_Data for this exercise_
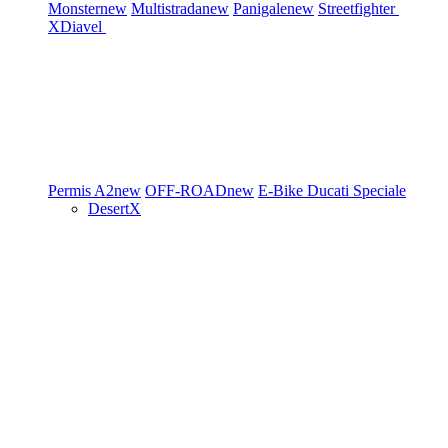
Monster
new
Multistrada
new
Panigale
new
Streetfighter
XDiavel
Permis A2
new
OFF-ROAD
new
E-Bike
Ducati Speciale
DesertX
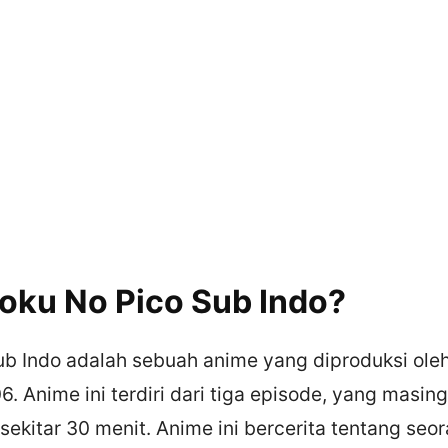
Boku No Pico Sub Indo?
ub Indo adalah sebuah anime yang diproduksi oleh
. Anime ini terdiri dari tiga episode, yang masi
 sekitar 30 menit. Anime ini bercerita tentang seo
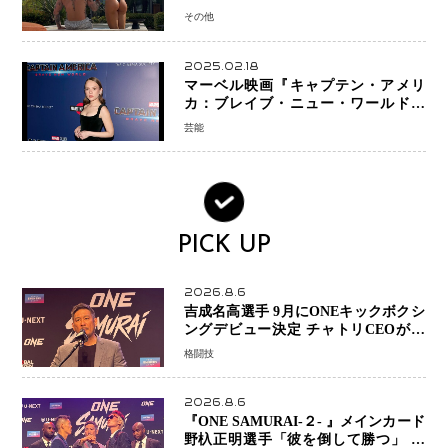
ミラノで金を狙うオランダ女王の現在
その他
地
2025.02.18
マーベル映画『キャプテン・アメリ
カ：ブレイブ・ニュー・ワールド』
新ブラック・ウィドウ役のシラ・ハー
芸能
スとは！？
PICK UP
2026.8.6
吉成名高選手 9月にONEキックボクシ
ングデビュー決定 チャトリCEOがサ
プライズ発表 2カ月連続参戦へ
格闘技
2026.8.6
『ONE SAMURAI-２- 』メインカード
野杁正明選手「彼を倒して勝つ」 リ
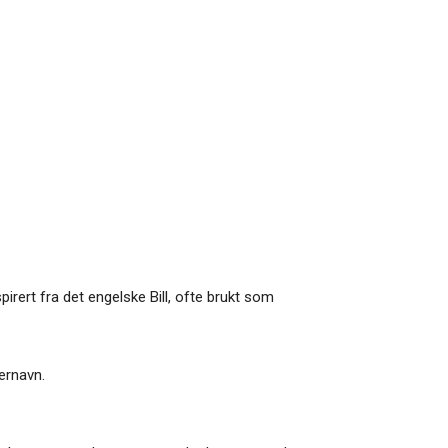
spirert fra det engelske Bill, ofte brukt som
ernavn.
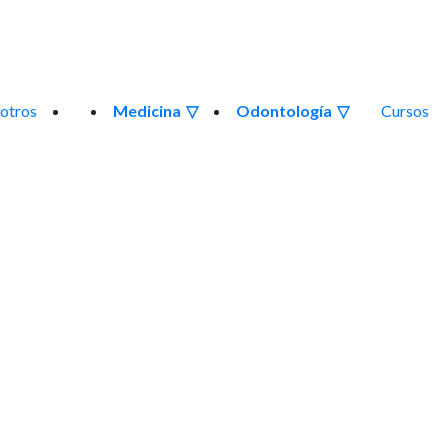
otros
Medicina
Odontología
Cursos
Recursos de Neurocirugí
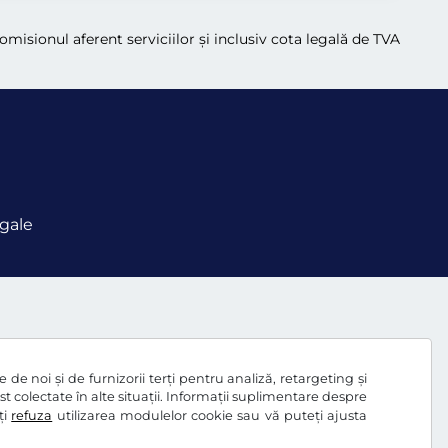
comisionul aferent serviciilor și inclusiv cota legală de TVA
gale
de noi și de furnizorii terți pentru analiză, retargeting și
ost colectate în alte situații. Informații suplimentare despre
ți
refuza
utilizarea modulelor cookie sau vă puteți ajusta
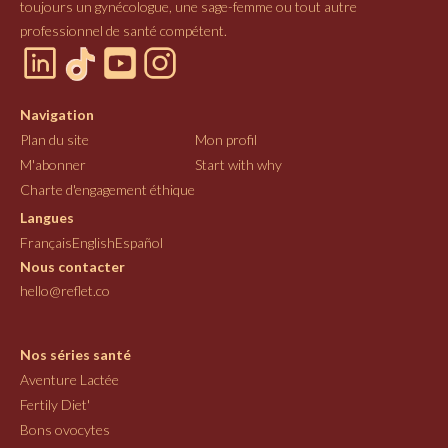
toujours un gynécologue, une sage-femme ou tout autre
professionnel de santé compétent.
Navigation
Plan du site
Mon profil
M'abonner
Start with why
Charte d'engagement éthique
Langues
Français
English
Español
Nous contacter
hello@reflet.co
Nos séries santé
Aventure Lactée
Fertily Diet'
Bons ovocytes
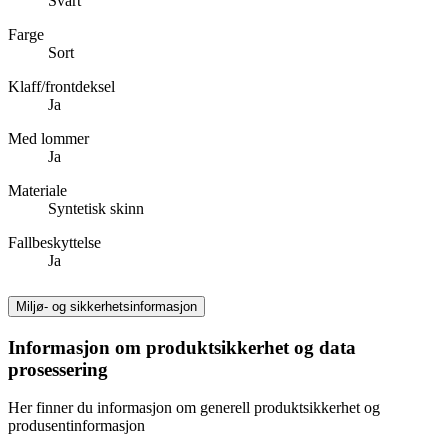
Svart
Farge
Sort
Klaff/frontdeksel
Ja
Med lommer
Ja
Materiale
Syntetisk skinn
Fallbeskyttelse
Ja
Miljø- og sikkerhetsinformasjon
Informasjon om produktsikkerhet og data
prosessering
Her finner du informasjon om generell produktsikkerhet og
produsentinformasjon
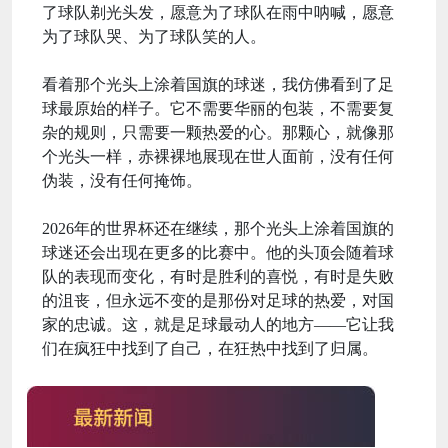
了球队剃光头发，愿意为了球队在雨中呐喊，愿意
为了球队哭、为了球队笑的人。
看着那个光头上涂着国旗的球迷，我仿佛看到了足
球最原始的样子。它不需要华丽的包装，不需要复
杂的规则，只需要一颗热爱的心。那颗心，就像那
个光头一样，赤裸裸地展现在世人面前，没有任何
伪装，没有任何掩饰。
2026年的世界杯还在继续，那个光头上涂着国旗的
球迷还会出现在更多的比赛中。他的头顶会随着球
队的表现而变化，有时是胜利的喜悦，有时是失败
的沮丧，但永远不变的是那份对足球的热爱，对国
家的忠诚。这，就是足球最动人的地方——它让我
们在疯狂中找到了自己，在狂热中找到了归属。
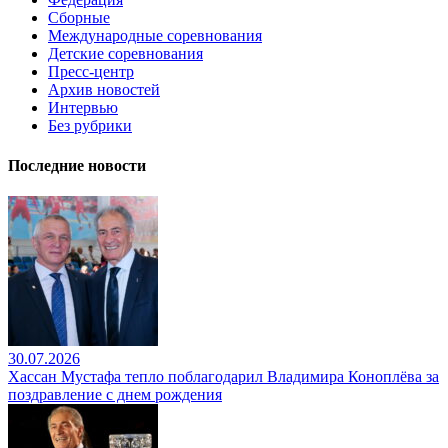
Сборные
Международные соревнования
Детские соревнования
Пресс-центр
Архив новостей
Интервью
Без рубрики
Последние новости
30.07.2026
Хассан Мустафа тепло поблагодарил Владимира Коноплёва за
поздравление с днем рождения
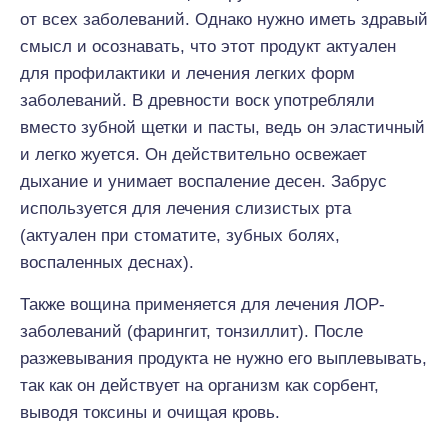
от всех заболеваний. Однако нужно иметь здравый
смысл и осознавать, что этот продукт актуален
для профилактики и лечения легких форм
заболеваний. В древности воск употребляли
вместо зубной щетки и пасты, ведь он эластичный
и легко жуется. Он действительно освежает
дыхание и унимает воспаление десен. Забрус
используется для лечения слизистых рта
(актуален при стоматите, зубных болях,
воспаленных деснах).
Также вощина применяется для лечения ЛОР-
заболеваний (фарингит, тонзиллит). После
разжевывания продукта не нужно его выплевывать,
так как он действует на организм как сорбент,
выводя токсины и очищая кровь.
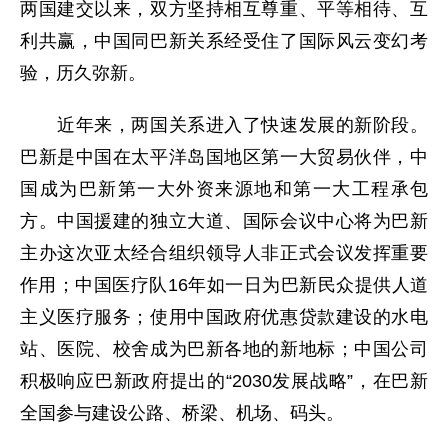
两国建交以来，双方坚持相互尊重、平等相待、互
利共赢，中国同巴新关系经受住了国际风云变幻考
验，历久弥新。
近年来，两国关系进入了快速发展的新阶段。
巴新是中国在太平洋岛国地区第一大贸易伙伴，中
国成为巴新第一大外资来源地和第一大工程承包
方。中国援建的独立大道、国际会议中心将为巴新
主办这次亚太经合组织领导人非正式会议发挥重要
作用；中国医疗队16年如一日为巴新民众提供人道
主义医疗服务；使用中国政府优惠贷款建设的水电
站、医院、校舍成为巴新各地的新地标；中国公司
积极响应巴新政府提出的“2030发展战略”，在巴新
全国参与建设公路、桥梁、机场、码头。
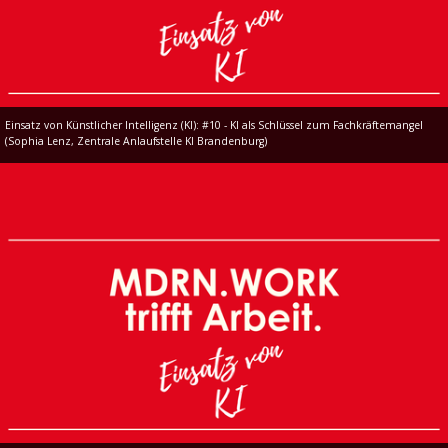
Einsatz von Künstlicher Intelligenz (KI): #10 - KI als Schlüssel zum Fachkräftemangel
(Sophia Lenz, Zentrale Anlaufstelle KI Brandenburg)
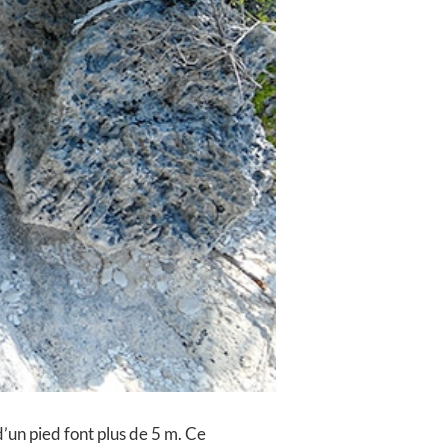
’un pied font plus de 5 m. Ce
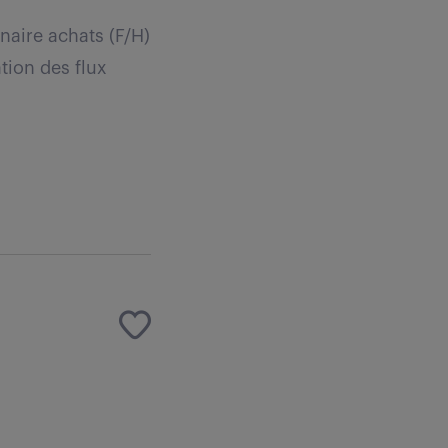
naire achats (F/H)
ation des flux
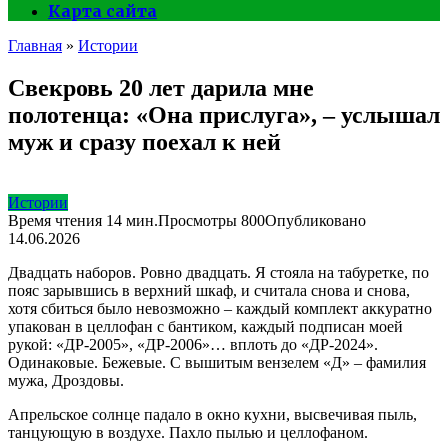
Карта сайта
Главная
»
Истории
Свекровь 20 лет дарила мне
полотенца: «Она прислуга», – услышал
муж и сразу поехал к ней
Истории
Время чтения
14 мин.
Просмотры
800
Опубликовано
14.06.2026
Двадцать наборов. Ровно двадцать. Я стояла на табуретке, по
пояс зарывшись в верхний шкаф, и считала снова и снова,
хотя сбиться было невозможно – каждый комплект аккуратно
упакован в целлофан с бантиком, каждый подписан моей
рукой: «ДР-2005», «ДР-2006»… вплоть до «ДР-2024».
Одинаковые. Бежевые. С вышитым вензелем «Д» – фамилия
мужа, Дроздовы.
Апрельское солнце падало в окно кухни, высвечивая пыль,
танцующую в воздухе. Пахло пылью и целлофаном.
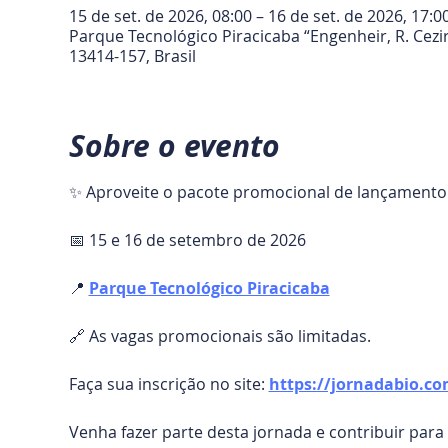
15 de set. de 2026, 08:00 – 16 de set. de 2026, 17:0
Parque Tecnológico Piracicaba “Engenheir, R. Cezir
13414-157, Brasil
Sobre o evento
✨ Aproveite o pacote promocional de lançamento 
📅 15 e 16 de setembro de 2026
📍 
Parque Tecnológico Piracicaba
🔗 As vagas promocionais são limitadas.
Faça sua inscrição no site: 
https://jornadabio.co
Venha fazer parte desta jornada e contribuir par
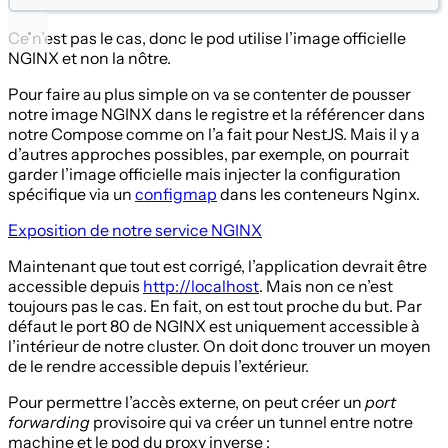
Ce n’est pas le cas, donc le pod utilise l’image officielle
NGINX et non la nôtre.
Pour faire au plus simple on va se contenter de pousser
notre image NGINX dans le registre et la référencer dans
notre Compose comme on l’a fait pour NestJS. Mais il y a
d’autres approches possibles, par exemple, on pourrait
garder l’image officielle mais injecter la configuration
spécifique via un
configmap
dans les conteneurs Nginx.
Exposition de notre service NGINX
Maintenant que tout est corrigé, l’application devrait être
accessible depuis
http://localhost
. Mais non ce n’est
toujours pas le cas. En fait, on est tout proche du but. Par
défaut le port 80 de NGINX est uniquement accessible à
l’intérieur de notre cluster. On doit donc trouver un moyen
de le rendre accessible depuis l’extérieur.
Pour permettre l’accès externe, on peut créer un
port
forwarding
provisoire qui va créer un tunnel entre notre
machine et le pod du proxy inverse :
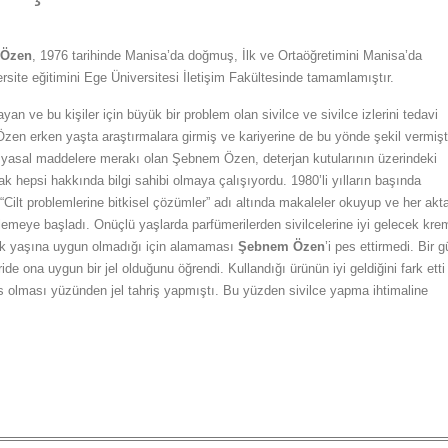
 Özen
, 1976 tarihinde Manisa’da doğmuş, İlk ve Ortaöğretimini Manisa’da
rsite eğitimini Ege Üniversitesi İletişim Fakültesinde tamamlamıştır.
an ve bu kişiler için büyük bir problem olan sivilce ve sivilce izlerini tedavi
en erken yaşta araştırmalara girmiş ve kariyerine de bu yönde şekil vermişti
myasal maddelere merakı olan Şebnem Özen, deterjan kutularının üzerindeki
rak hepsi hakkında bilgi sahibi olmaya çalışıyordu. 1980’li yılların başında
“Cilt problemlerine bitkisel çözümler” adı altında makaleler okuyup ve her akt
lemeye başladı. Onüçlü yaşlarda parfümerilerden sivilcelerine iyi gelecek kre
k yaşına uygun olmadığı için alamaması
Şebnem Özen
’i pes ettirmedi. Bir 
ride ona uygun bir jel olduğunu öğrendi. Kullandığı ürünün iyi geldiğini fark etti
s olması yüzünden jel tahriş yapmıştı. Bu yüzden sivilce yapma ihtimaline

_Task to complete_
Although the records contain pictures, transcribe only their text, exactly as written.

_Response area_
Monster
new
Multistrada
new
Panigale
new
Streetfighter
XDiavel
Permis A2
new
OFF-ROAD
new
E-Bike
Ducati Speciale
DesertX
Boku No Pico Sub Indo?
ub Indo adalah sebuah anime yang diproduksi oleh
. Anime ini terdiri dari tiga episode, yang masi
 sekitar 30 menit. Anime ini bercerita tentang seo
ミラノで金を狙うオランダ女王の現在
その他
地
2025.02.18
マーベル映画『キャプテン・アメリ
カ：ブレイブ・ニュー・ワールド』
新ブラック・ウィドウ役のシラ・ハー
芸能
スとは！？
PICK UP
2026.8.6
吉成名高選手 9月にONEキックボクシ
ングデビュー決定 チャトリCEOがサ
プライズ発表 2カ月連続参戦へ
格闘技
2026.8.6
『ONE SAMURAI-２- 』メインカード
野杁正明選手「彼を倒して勝つ」 リ
spirert fra det engelske Bill, ofte brukt som
ernavn.
otros
Medicina
Odontología
Cursos
Recursos de Neurocirugí
comisionul aferent serviciilor și inclusiv cota legală de TVA
gale
de noi și de furnizorii terți pentru analiză, retargeting și
ost colectate în alte situații. Informații suplimentare despre
ți
refuza
utilizarea modulelor cookie sau vă puteți ajusta
toujours un gynécologue, une sage-femme ou tout autre
professionnel de santé compétent.
Navigation
Plan du site
Mon profil
M'abonner
Start with why
Charte d'engagement éthique
Langues
Français
English
Español
Nous contacter
hello@reflet.co
Nos séries santé
Aventure Lactée
Fertily Diet'
Bons ovocytes
Svart
Farge
Sort
Klaff/frontdeksel
Ja
Med lommer
Ja
Materiale
Syntetisk skinn
Fallbeskyttelse
Ja
Miljø- og sikkerhetsinformasjon
Informasjon om produktsikkerhet og data
prosessering
Her finner du informasjon om generell produktsikkerhet og
produsentinformasjon
了球队剃光头发，愿意为了球队在雨中呐喊，愿意
为了球队哭、为了球队笑的人。
看着那个光头上涂着国旗的球迷，我仿佛看到了足
球最原始的样子。它不需要华丽的包装，不需要复
杂的规则，只需要一颗热爱的心。那颗心，就像那
个光头一样，赤裸裸地展现在世人面前，没有任何
伪装，没有任何掩饰。
2026年的世界杯还在继续，那个光头上涂着国旗的
球迷还会出现在更多的比赛中。他的头顶会随着球
队的表现而变化，有时是胜利的喜悦，有时是失败
的沮丧，但永远不变的是那份对足球的热爱，对国
家的忠诚。这，就是足球最动人的地方——它让我
们在疯狂中找到了自己，在狂热中找到了归属。
Сборные
Международные соревнования
Детские соревнования
Пресс-центр
Архив новостей
Интервью
Без рубрики
Последние новости
30.07.2026
Хассан Мустафа тепло поблагодарил Владимира Коноплёва за
поздравление с днем рождения
от всех заболеваний. Однако нужно иметь здравый
смысл и осознавать, что этот продукт актуален
для профилактики и лечения легких форм
заболеваний. В древности воск употребляли
вместо зубной щетки и пасты, ведь он эластичный
и легко жуется. Он действительно освежает
дыхание и унимает воспаление десен. Забрус
используется для лечения слизистых рта
(актуален при стоматите, зубных болях,
воспаленных деснах).
Также вощина применяется для лечения ЛОР-
заболеваний (фарингит, тонзиллит). После
разжевывания продукта не нужно его выплевывать,
так как он действует на организм как сорбент,
выводя токсины и очищая кровь.
两国建交以来，双方坚持相互尊重、平等相待、互
利共赢，中国同巴新关系经受住了国际风云变幻考
验，历久弥新。
近年来，两国关系进入了快速发展的新阶段。
巴新是中国在太平洋岛国地区第一大贸易伙伴，中
国成为巴新第一大外资来源地和第一大工程承包
方。中国援建的独立大道、国际会议中心将为巴新
主办这次亚太经合组织领导人非正式会议发挥重要
作用；中国医疗队16年如一日为巴新民众提供人道
主义医疗服务；使用中国政府优惠贷款建设的水电
站、医院、校舍成为巴新各地的新地标；中国公司
积极响应巴新政府提出的“2030发展战略”，在巴新
全国参与建设公路、桥梁、机场、码头。
Einsatz von Künstlicher Intelligenz (KI): #10 - KI als Schlüssel zum Fachkräftemangel
(Sophia Lenz, Zentrale Anlaufstelle KI Brandenburg)
’un pied font plus de 5 m. Ce
naire achats (F/H)
ation des flux
Карта сайта
Главная
»
Истории
Свекровь 20 лет дарила мне
полотенца: «Она прислуга», – услышал
муж и сразу поехал к ней
Истории
Время чтения
14 мин.
Просмотры
800
Опубликовано
14.06.2026
Двадцать наборов. Ровно двадцать. Я стояла на табуретке, по
пояс зарывшись в верхний шкаф, и считала снова и снова,
хотя сбиться было невозможно – каждый комплект аккуратно
упакован в целлофан с бантиком, каждый подписан моей
рукой: «ДР-2005», «ДР-2006»… вплоть до «ДР-2024».
Одинаковые. Бежевые. С вышитым вензелем «Д» – фамилия
мужа, Дроздовы.
Апрельское солнце падало в окно кухни, высвечивая пыль,
танцующую в воздухе. Пахло пылью и целлофаном.
15 de set. de 2026, 08:00 – 16 de set. de 2026, 17:0
Parque Tecnológico Piracicaba “Engenheir, R. Cezir
13414-157, Brasil
Sobre o evento
✨ Aproveite o pacote promocional de lançamento 
📅 15 e 16 de setembro de 2026
📍 
Parque Tecnológico Piracicaba
🔗 As vagas promocionais são limitadas.
Faça sua inscrição no site: 
https://jornadabio.co
Venha fazer parte desta jornada e contribuir par
Ce n’est pas le cas, donc le pod utilise l’image officielle
NGINX et non la nôtre.
Pour faire au plus simple on va se contenter de pousser
notre image NGINX dans le registre et la référencer dans
notre Compose comme on l’a fait pour NestJS. Mais il y a
d’autres approches possibles, par exemple, on pourrait
garder l’image officielle mais injecter la configuration
spécifique via un
configmap
dans les conteneurs Nginx.
Exposition de notre service NGINX
Maintenant que tout est corrigé, l’application devrait être
accessible depuis
http://localhost
. Mais non ce n’est
toujours pas le cas. En fait, on est tout proche du but. Par
défaut le port 80 de NGINX est uniquement accessible à
l’intérieur de notre cluster. On doit donc trouver un moyen
de le rendre accessible depuis l’extérieur.
Pour permettre l’accès externe, on peut créer un
port
forwarding
provisoire qui va créer un tunnel entre notre
machine et le pod du proxy inverse :
 Özen
, 1976 tarihinde Manisa’da doğmuş, İlk ve Ortaöğretimini Manisa’da
rsite eğitimini Ege Üniversitesi İletişim Fakültesinde tamamlamıştır.
an ve bu kişiler için büyük bir problem olan sivilce ve sivilce izlerini tedavi
en erken yaşta araştırmalara girmiş ve kariyerine de bu yönde şekil vermişti
myasal maddelere merakı olan Şebnem Özen, deterjan kutularının üzerindeki
rak hepsi hakkında bilgi sahibi olmaya çalışıyordu. 1980’li yılların başında
“Cilt problemlerine bitkisel çözümler” adı altında makaleler okuyup ve her akt
lemeye başladı. Onüçlü yaşlarda parfümerilerden sivilcelerine iyi gelecek kre
k yaşına uygun olmadığı için alamaması
Şebnem Özen
’i pes ettirmedi. Bir 
ride ona uygun bir jel olduğunu öğrendi. Kullandığı ürünün iyi geldiğini fark etti
s olması yüzünden jel tahriş yapmıştı. Bu yüzden sivilce yapma ihtimaline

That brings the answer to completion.